Wall Street Journal Reports Increased Scrutiny of Pandemic Disclosures
March 13, 2021
About a third of S&P 500 companies included the financial impact of the pandemic in their December quarter-end earnings, according to a recent report by the Wall Street Journal. This included reduced revenues, restructuring costs and impaired assets as well as some savings with regard to travel, real estate and other pandemic-related items.
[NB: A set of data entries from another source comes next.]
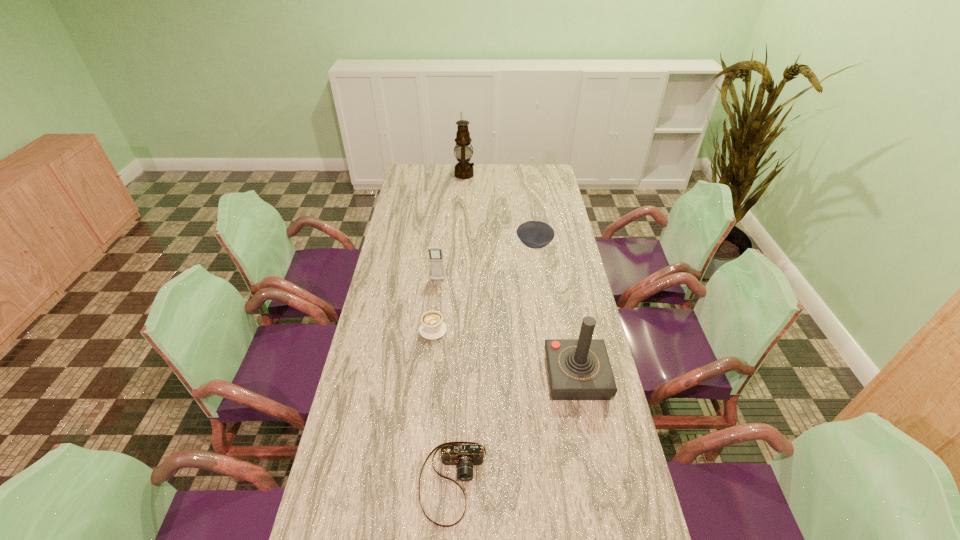 You are a GUI agent. You are given a task and a screenshot of the screen. Output one action in this format:
    pyautogui.click(x=<x>, y=<y>)
    Task: Click on the free location located on the rectangular base of the fifth shortest object
    
    Given the screenshot: What is the action you would take?
    pyautogui.click(x=585, y=418)

This screenshot has height=540, width=960. I want to click on vacant point located on the front-facing side of the third farthest object, so click(434, 313).

Locate an element on the screen. This screenshot has width=960, height=540. free space located 0.080m on the front of the second farthest object is located at coordinates (538, 269).

The height and width of the screenshot is (540, 960). In order to click on vacant position located 0.200m to the right of the fourth farthest object's handle in this screenshot , I will do `click(438, 281)`.

This screenshot has width=960, height=540. Identify the location of free spot located to the right of the fourth farthest object's handle. (439, 279).

Identify the location of free spot located to the right of the fourth farthest object's handle. (439, 276).

The width and height of the screenshot is (960, 540). What are the coordinates of `object at the far edge` in the screenshot? It's located at (463, 169).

However, the article continues, the SEC will be paying close attention to non-GAAP adjustments made by companies with regard to pandemic costs, especially where those costs are recurring multiple quarters in a row or used to adjust revenue in a “misleading” way. The article quotes Credit Roundtable vice chair David Knutson as stating “companies should be used to operating under Covid-19 by now” and notes that the SEC has questioned companies that claim credit losses are due to Covid-19 (rather than other non-pandemic causes) without sufficient rationale.
Other adjustments that have come under scrutiny include excluding expenses without specifying what they were and adjusting operating income for pandemic-related impairment charges without also adjusting for the benefit of federal tax credits. The SEC made a statement in December of 2020 that its Division of Enforcement would be stepping up scrutiny of pandemic disclosures to ensure companies “speak accurately” regarding the impact of the coronavirus on business operations.